日馬富士の暴行事件の顛末は、白鵬を頂点とするモンゴル力士会と貴乃花部屋の確執にあるようだ。
その原点を探れば、やはり相撲界において外国人力士の活躍に対する日本人相撲ファンの嫉妬からくるマナーの悪さがあるだろう。
国技の相撲で日本人力士が横綱を張れないことへの言い得ぬ不満が募っている。

NHKの相撲中継では音声が上手に遮蔽されていて、客席の怒号が聞こえにくくなっているが、注意して聞いていると白鵬や日馬富士、玉鷲らの取り組みの時にブーイングが起こっている。
こういう「アウェー感」丸出しの土俵でモンゴル人力士ならどう思うだろう。
一層奮起して日本人力士をやっつけようと思うに違いない。
白鵬の不遜な態度にも現れている。
かれらに品格が欠けると親方衆が言うのは、実はこういう背景があるからではなかろうか?
そこにまだまだ横綱の力のない稀勢の里に過大な期待がかかり、一方でモンゴル人力士が総当たりで稀勢の里にかかっていけば、稀勢の里が負傷しても仕方がなかった。
可哀そうなのは稀勢の里や高安である。
過度な期待と、日本人に甘い横綱へのハードルが稀勢の里を潰した。

貴乃花親方は「改革派」を標榜して日本相撲協会にくさびとなっている人物である。
もちろん理事らから煙たがられている。
それとは別に、モンゴル人力士の存在にも気に食わないところがあるらしい。
モンゴルから力士の卵を迎え入れたのは、当の相撲協会だったのにである。
日本人の子弟が相撲界を敬遠し、後継者不足のため将来に懸念を示したから、ハワイやモンゴルから青少年を招聘したのではなかったか。
もっとも、今回の事件の被害者たる貴ノ岩には、二親(ふたおや)を亡くした彼に同情して、「親」として接している貴乃花親方である。
ゆえに、わが子同然である貴ノ岩かわいさに警察沙汰にしたのだともとれる。
協会の隠蔽体質には、貴乃花親方が以前からメスを入れると豪語していたからだ。
貴乃花親方は「モンゴル人力士会」に貴ノ岩が参加することを良しとしなかった。
部屋の異なる力士同士が場所前に酒の席を共にするのはいかがなものかと苦言を呈していたという。
よって貴ノ岩は毎度、「力士会」に誘われても断っていた手前、白鵬や日馬富士の不満を買っていた。
しかし貴ノ岩は日馬富士に、非常に可愛がられていた側面もあり、日馬富士と貴乃花親方の板挟みになっていた節がある。
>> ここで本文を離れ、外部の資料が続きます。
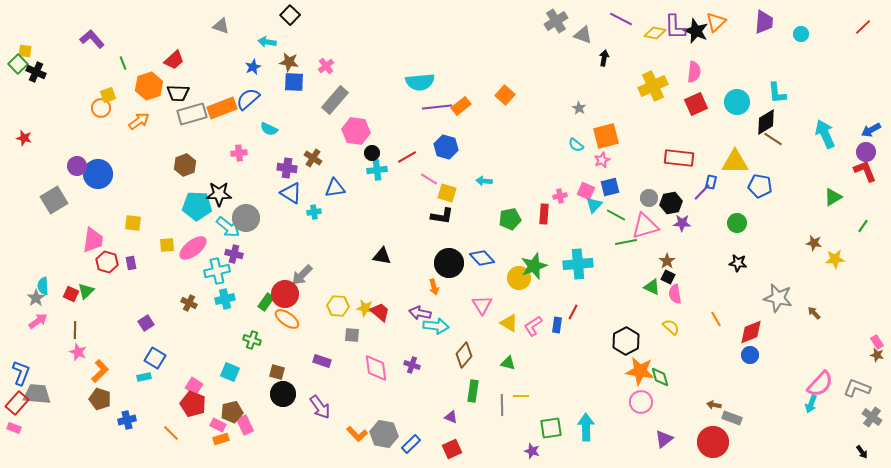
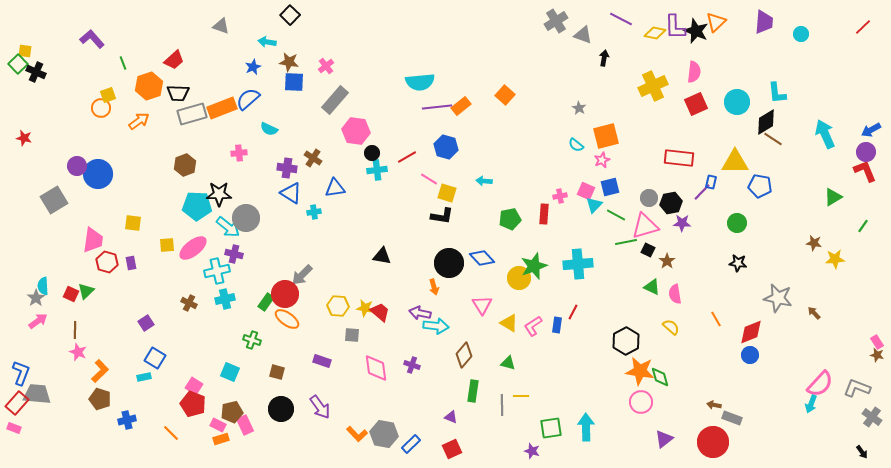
black square at (668, 277): moved 20 px left, 27 px up
black circle at (283, 394): moved 2 px left, 15 px down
これは日本相撲協会も同じでモンゴル力士会と貴乃花部屋の板挟みになっていた。

そして日本人相撲ファンのモンゴル人力士への「ヘイト」などが相まって、事を複雑にしている。
なにもこの現象は日本人に限ったことではなく、サッカーでは相手チームの国を罵倒することや、乱闘騒ぎに発展して警察や軍が出てくる始末も散見されるからだ。
愛国心がむき出しになるのがスポーツの世界なのだった。
日馬富士は暴行を実施した廉で、書類送検され、横綱を引責辞任し、相撲界から去ることになった。
白鵬は実は陰の黒幕としてモンゴル力士会を牛耳っているとされ、40優勝横綱として万歳三唱など出すぎたまねをして、協会から訓戒を受けてしまう。
その態度(取り組みに物言いをつけたことも含めて)が品格に欠けるとされるのも、モンゴル人ゆえの偏見から来るのではなかろうか?
「品格」という曖昧な縛りを外人力士に押し付けていじめるのは、いい加減やめにしないか?
伝統を守るという「正論」というか「正義」で「出る杭を打つ」やり方では解決の糸口は見いだせないのではないだろうか?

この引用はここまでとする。